This travel journal is coming to an end. I have described almost everything I have seen and done, and it now remains only to pontificate upon The Meaning Of It All.
I have emerged out of China with the realization that the Chinese are not very different from Indians. They too buy fairness creams, watch bad movies, and have an unhealthy link between celebrating and eating. On a more serious note, they have the same motivations we do: to get rich, to make the most of the freedom they do have, and to enjoy the company of their friends and family (more friends than family thanks to population control strictures).
To put it plainly, the Chinese are as human as us. They don’t have a superhuman sense of discipline. The sales director of a Chinese factory isn’t trying to help China conquer the world, he’s just trying to make his sale. The same way the Indian one is.

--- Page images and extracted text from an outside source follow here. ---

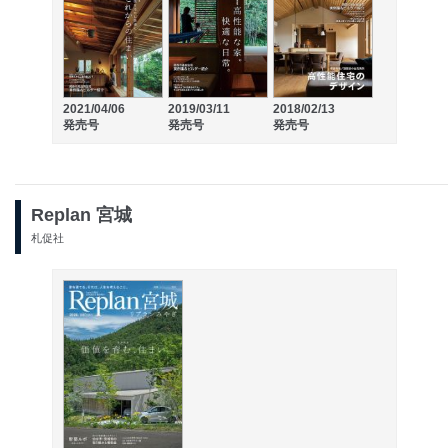
2021/04/06
2019/03/11
2018/02/13
発売号
発売号
発売号
Replan 宮城
札促社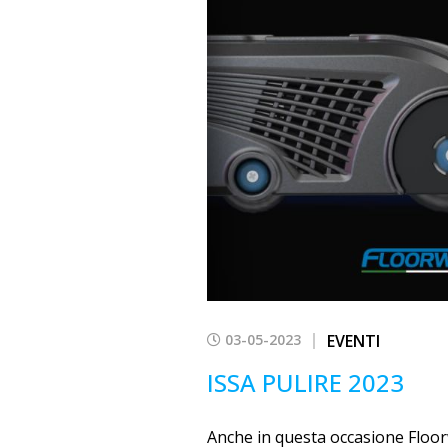
03-05-2023
EVENTI
ISSA PULIRE 2023
Anche in questa occasione Floo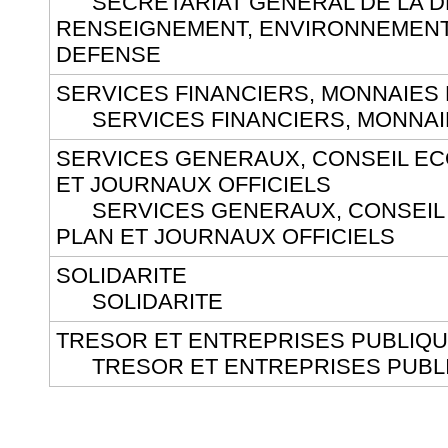
SECRETARIAT GENERAL DE LA DE
RENSEIGNEMENT, ENVIRONNEMENT
DEFENSE
SERVICES FINANCIERS, MONNAIES 
SERVICES FINANCIERS, MONNAIE
SERVICES GENERAUX, CONSEIL EC
ET JOURNAUX OFFICIELS
SERVICES GENERAUX, CONSEIL 
PLAN ET JOURNAUX OFFICIELS
SOLIDARITE
SOLIDARITE
TRESOR ET ENTREPRISES PUBLIQ
TRESOR ET ENTREPRISES PUBL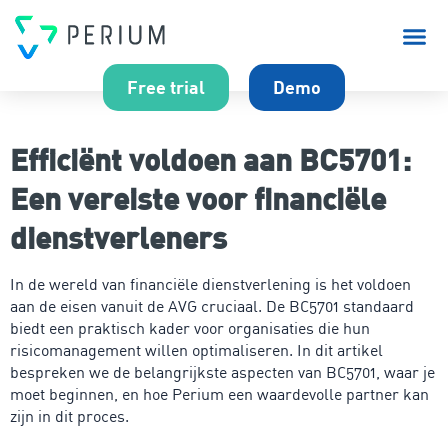
Over P
Free trial
Demo
Efficiënt voldoen aan BC5701:
Een vereiste voor financiële
dienstverleners
In de wereld van financiële dienstverlening is het voldoen
aan de eisen vanuit de AVG cruciaal. De BC5701 standaard
biedt een praktisch kader voor organisaties die hun
risicomanagement willen optimaliseren. In dit artikel
bespreken we de belangrijkste aspecten van BC5701, waar je
moet beginnen, en hoe Perium een waardevolle partner kan
zijn in dit proces.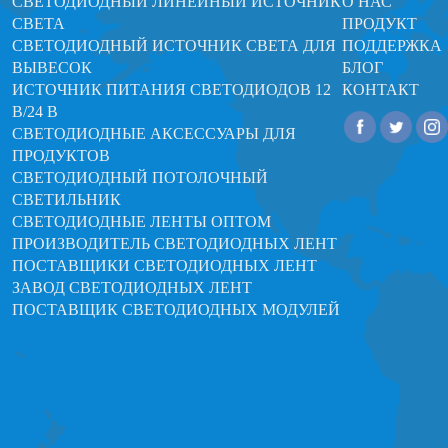
СВЕТОДИОДНЫЙ ЛИНЕЙНЫЙ ИСТОЧНИК
О НАС
СВЕТА
ПРОДУКТ
СВЕТОДИОДНЫЙ ИСТОЧНИК СВЕТА ДЛЯ
ПОДДЕРЖКА
ВЫВЕСОК
БЛОГ
ИСТОЧНИК ПИТАНИЯ СВЕТОДИОДОВ 12
КОНТАКТ
В/24 В
СВЕТОДИОДНЫЕ АКСЕССУАРЫ ДЛЯ
ПРОДУКТОВ
СВЕТОДИОДНЫЙ ПОТОЛОЧНЫЙ
СВЕТИЛЬНИК
СВЕТОДИОДНЫЕ ЛЕНТЫ ОПТОМ
ПРОИЗВОДИТЕЛЬ СВЕТОДИОДНЫХ ЛЕНТ
ПОСТАВЩИКИ СВЕТОДИОДНЫХ ЛЕНТ
ЗАВОД СВЕТОДИОДНЫХ ЛЕНТ
ПОСТАВЩИК СВЕТОДИОДНЫХ МОДУЛЕЙ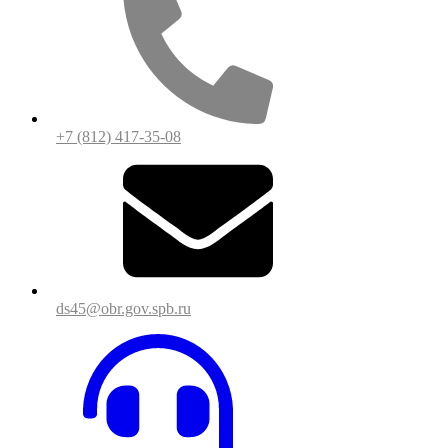
+7 (812) 417-35-08
ds45@obr.gov.spb.ru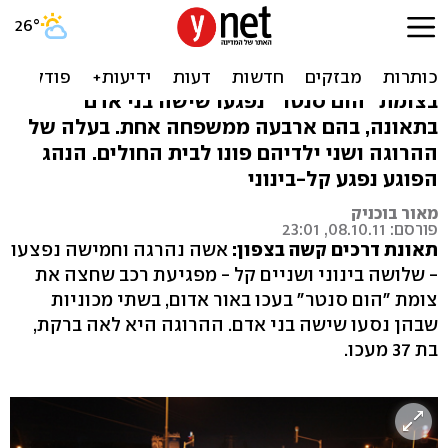
נהג חצה באדום: אשה מעכו
נהרגה, ילדיה נפצעו
בצומת "הום סנטר" נפגעו שישה בני אדם
בתאונה, בהם ארבעה ממשפחה אחת. בעלה של
ההרוגה ושני ילדיהם פונו לבית החולים. הנהג
הפוגע נפגע קל-בינוני
מאור בוכניק
פורסם: 08.10.11, 23:01
תאונת דרכים קשה בצפון:
אשה נהרגה וחמישה נפצעו
- שלושה בינוני ושניים קל - מפגיעת רכב שחצה את
צומת "הום סנטר" בעכו באור אדום, בשתי מכוניות
שבהן נסעו שישה בני אדם. ההרוגה היא לאה ברקת,
בת 37 מעכו.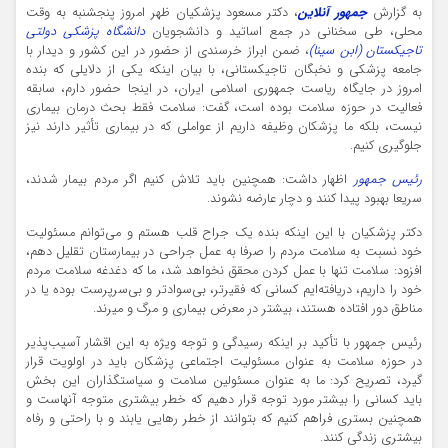
به گزارش
جمهور آنلاین
، دکتر مسعود پزشکیان ظهر امروز پنجشنبه به وقت
محلی، طی سخنانی در جمع اساتید و دانشجویان
دانشگاه پزشکی دولتی
تاجیکستان (ابن سینا)
، ضمن ابراز خرسندی از حضور در این کشور و دیدار با
جامعه پزشکی و نخبگان تاجیکستانی، با بیان اینکه یکی از دلایلی که بنده
امروز در جایگاه ریاست جمهوری اسلامی ایران، در اینجا حضور دارم، سابقه
فعالیت در حوزه سلامت بوده است، گفت: سلامت فقط بحث درمان بیماری
نیست، بلکه ما پزشکان وظیفه داریم از عواملی که در بیماری تأثیر دارند نیز
جلوگیری کنیم.
رئیس جمهور
اظهار داشت: همچنین باید تلاش کنیم اگر مردم بیمار شدند،
سریعا بهبود پیدا کنند و دچار عارضه نشوند.
دکتر پزشکیان با این اینکه بنده یک جراح قلب هستم و می‌توانم مسئولیت
خود نسبت به سلامت مردم را صرفا به عمل جراحی در بیمارستان تقلیل دهم،
افزود: سلامت تنها با عمل کردن محقق نخواهد شد، ما که دغدغه سلامت مردم
خود را داریم، دریافته‌ایم کسانی که فقیرتر، بی‌سوادتر و بی‌سرپرست بوده یا در
مناطق دور افتاده هستند، بیشتر در معرض بیماری و مرگ و میرند.
رئیس جمهور با تأکید بر اینکه رسیدگی و توجه ویژه به این اقشار آسیب‌پذیر
در حوزه سلامت به عنوان مسئولیت اجتماعی پزشکان باید در اولویت قرار
گیرد، تصریح کرد: ما به عنوان مسئولین سلامت و سیاستگذاران این بخش
باید کسانی را بیشتر مورد توجه قرار دهیم که خطر بیشتری متوجه آنهاست و
همچنین بستری فراهم کنیم که بتوانند از خطر رهایی یابند و با راحتی و رفاه
بیشتری زندگی کنند.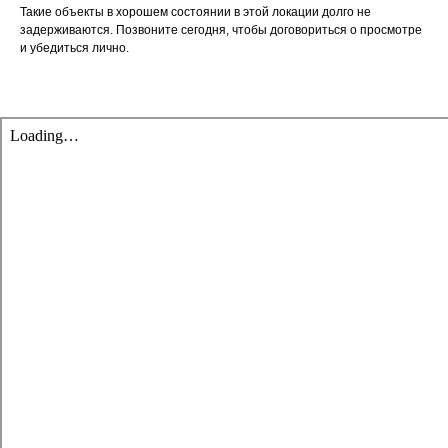
Такие объекты в хорошем состоянии в этой локации долго не
задерживаются. Позвоните сегодня, чтобы договориться о просмотре
и убедиться лично.​​​​​​​​​​​​​​​​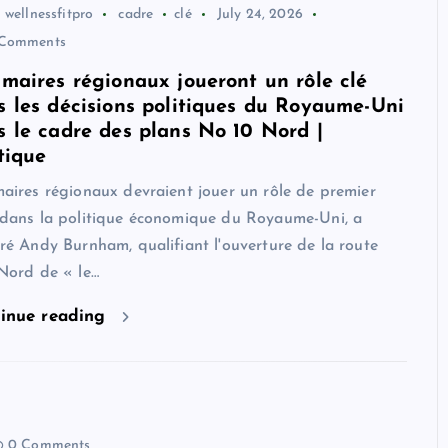
wellnessfitpro
cadre
clé
July 24, 2026
Comments
 maires régionaux joueront un rôle clé
s les décisions politiques du Royaume-Uni
s le cadre des plans No 10 Nord |
tique
aires régionaux devraient jouer un rôle de premier
 dans la politique économique du Royaume-Uni, a
ré Andy Burnham, qualifiant l'ouverture de la route
Nord de « le…
inue reading
0 Comments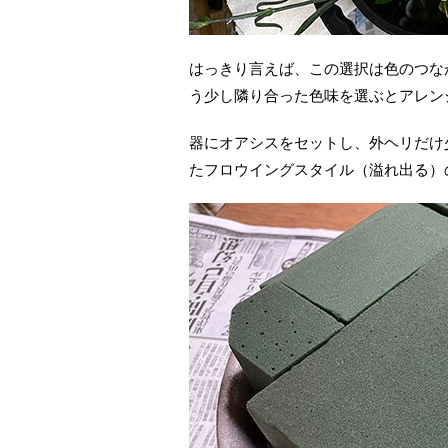
はっきり言えば、この選択は色のつな
う少し隣り合った色味を選ぶとアレン
器にオアシスをセットし、外ヘリだけ
たフロウイングスタイル（溢れ出る）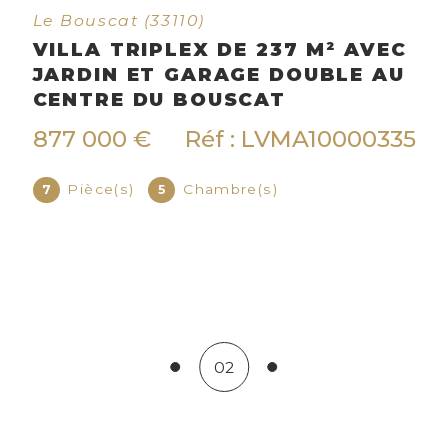
Cestas (33610)
LITÉ T4)
CESTAS - MAISON 5 CH
RAM C –
AVEC PISCINE -
ENVIRONNEMENT CALME
RECHERCHE
S110000361
490 000 €
Réf : FAVMA1
Pièce(s)
Chambre(s)
6
5
03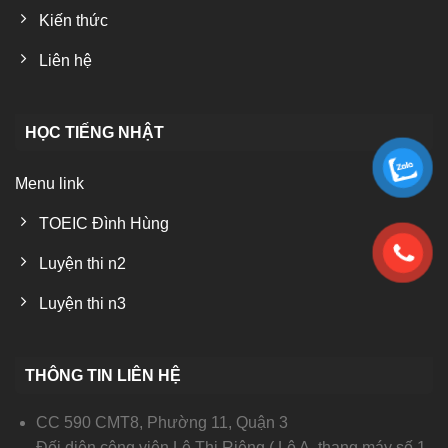
Kiến thức
Liên hệ
HỌC TIẾNG NHẬT
Menu link
TOEIC Đình Hùng
Luyện thi n2
Luyện thi n3
THÔNG TIN LIÊN HỆ
CC 590 CMT8, Phường 11, Quận 3
Đối diện công viên Lê Thị Riêng ( Lô A, thang máy số 1,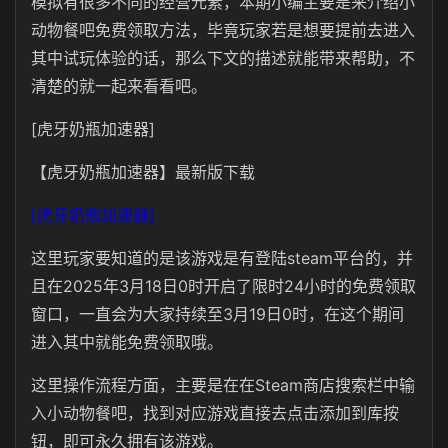
模拟有很多不同的经营元素，本期小编主要是来介绍小
动物餐吧免费领取方法，毕竟玩家若是想要提前去进入
其中试玩体验的话，那么下文的描述就能带来帮助，不
清楚的就一起来看看吧。
[虎牙奶瓶加速器]
【虎牙奶瓶加速器】最新版下载
[虎牙奶瓶加速器]
这里玩家要知道的是该游戏是有登陆steam平台的，并
且在2025年3月18日0时开启了限时24小时的免费领取
窗口，一直会为大家持续至3月19日0时，在这个期间
进入其中就能免费领取哦。
这里操作流程方面，主要是在在Steam商店搜索栏中输
入小动物餐吧，找到对应游戏直接去点击添加到库按
钮，即可永久拥有该游戏。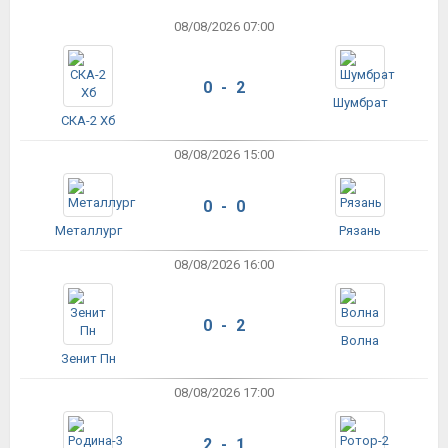
08/08/2026 07:00
0 - 2
Шумбрат
СКА-2 Хб
08/08/2026 15:00
0 - 0
Металлург
Рязань
08/08/2026 16:00
0 - 2
Волна
Зенит Пн
08/08/2026 17:00
2 - 1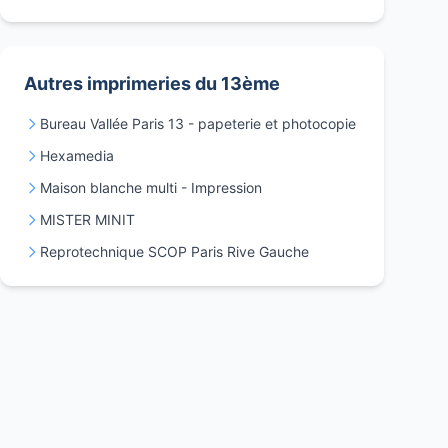
Autres imprimeries du 13ème
Bureau Vallée Paris 13 - papeterie et photocopie
Hexamedia
Maison blanche multi - Impression
MISTER MINIT
Reprotechnique SCOP Paris Rive Gauche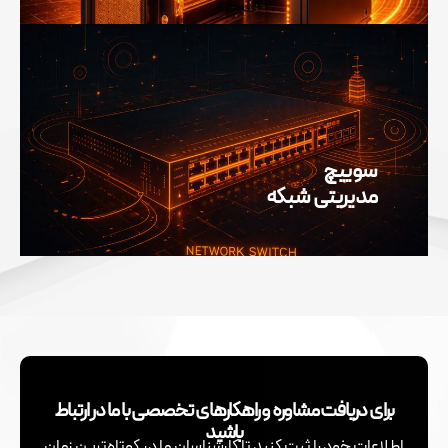
سوییچ
مدیریتی شبکه
برای دریافت مشاوره و راهکارهای تخصصی با ما در ارتباط
باشید
اطلاعات خود را ثبت کنید تا کارشناسان ما در کوتاه‌ترین زمان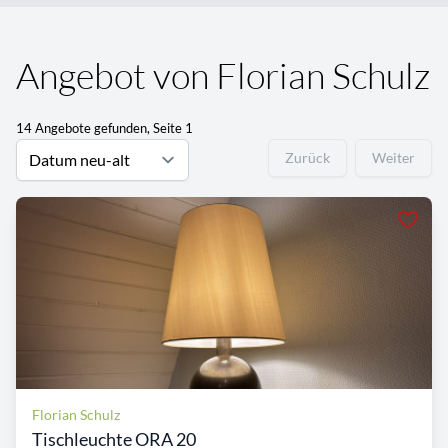
Angebot von Florian Schulz
14 Angebote gefunden, Seite 1
Zurück
Weiter
Florian Schulz
Tischleuchte ORA 20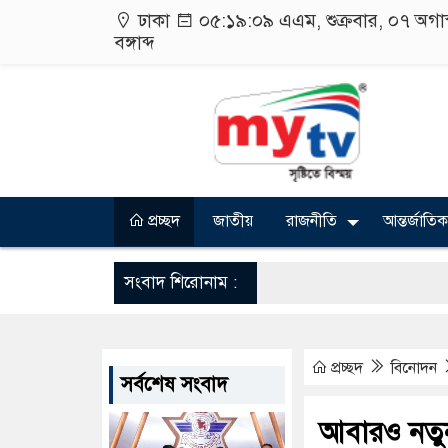
ঢাকা
০৫:১৯:০৯ এএম
, শুক্রবার, ০৭ অগ
বঙ্গাব্দ
প্রচ্ছদ
জাতীয়
রাজনীতি
আন্তর্জাতিক
সংবাদ শিরোনাম :
প্রচ্ছদ
বিনোদন
সর্বশেষ সংবাদ
আবারও নতু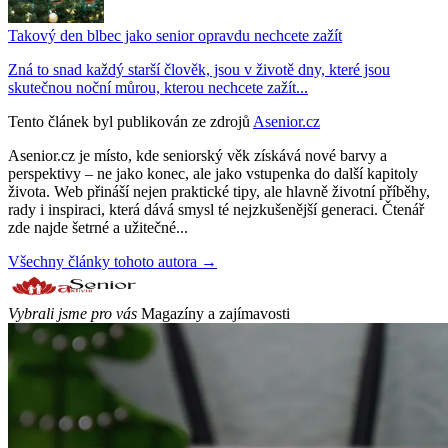
Takový den blbec jako senior opravdu nechcete zažít
Zná to snad každý starší člověk, jsou v životě dny, které jsou
skutečnou noční můrou, kterou nechcete zažít...
Tento článek byl publikován ze zdrojů
Asenior.cz
Asenior.cz je místo, kde seniorský věk získává nové barvy a
perspektivy – ne jako konec, ale jako vstupenka do další kapitoly
života. Web přináší nejen praktické tipy, ale hlavně životní příběhy,
rady i inspiraci, která dává smysl té nejzkušenější generaci. Čtenář
zde najde šetrné a užitečné...
Všechny články tohoto autora →
Vybrali jsme pro vás
Magazíny a zajímavosti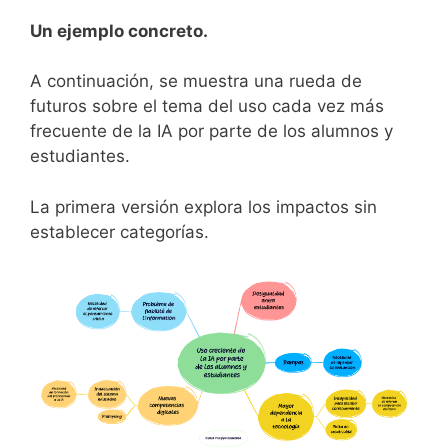
Un ejemplo concreto.
A continuación, se muestra una rueda de
futuros sobre el tema del uso cada vez más
frecuente de la IA por parte de los alumnos y
estudiantes.
La primera versión explora los impactos sin
establecer categorías.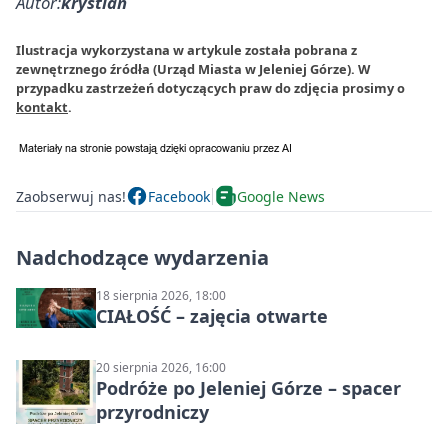
Autor:
krystian
Ilustracja wykorzystana w artykule została pobrana z
zewnętrznego źródła (Urząd Miasta w Jeleniej Górze). W
przypadku zastrzeżeń dotyczących praw do zdjęcia prosimy o
kontakt
.
Zaobserwuj nas!
Facebook
Google News
Nadchodzące wydarzenia
18 sierpnia 2026, 18:00
CIAŁOŚĆ – zajęcia otwarte
20 sierpnia 2026, 16:00
Podróże po Jeleniej Górze – spacer
przyrodniczy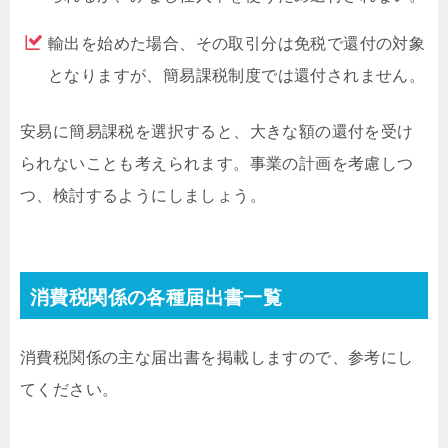
輸出を始めた場合、その取引分は免税で還付の対象
となりますが、簡易課税制度では還付されません。
安易に簡易課税を選択すると、大きな額の還付を受け
られないことも考えられます。事業の計画を考慮しつ
つ、検討するようにしましょう。
消費税関係の各種届出書一覧
消費税関係の主な届出書を掲載しますので、参考にし
てください。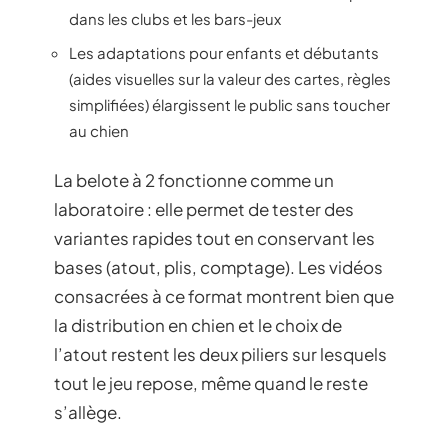
dans les clubs et les bars-jeux
Les adaptations pour enfants et débutants
(aides visuelles sur la valeur des cartes, règles
simplifiées) élargissent le public sans toucher
au chien
La belote à 2 fonctionne comme un
laboratoire : elle permet de tester des
variantes rapides tout en conservant les
bases (atout, plis, comptage). Les vidéos
consacrées à ce format montrent bien que
la distribution en chien et le choix de
l’atout restent les deux piliers sur lesquels
tout le jeu repose, même quand le reste
s’allège.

About two years ago, I had written rude and mocking things about Track II diplomacy and people-to-people contacts. At that time, it was about a Youth Initiative for Peace thingummy being organised in Pune, with twenty students from Pakistan and twenty from India being invited to meet each other. Back then I had called it naive and idealistic (though admittedly I was doing so mostly to irritate my brother).
Now that I’ve returned from China, have I changed my mind? Am I now convinced that people-to-people contacts are important and useful ways to bring countries whose relations have deteriorated closer together?
Hell no. In fact, the realisation that people are the same actually makes me more convinced of the utter uselessness of people-to-people contacts.
Don’t get me wrong. People-to-people contacts are great for people. They’ll make new friends, get insights into a new culture, and generally feel good about it. The relationship between the people will improve.
But what about the relationship between the countries? You still need old-fashioned diplomacy for that, I’m afraid. In fact, given that people are the same, strained relations between countries must be the result of fundamental differences in culture, or the nature of the respective states or governments. That sort of thing needs to be addressed at the level of the governments and states, not at the level of individual citizens. In fact, for countries like India and Pakistan where the vast majority of citizens have little or no influence on their governments, expecting people contacts to result in diplomatic benefits is especially futile.
So, if you want to go and meet someone from another country, more power to you. But don’t expect it to magically yield diplomatic dividends.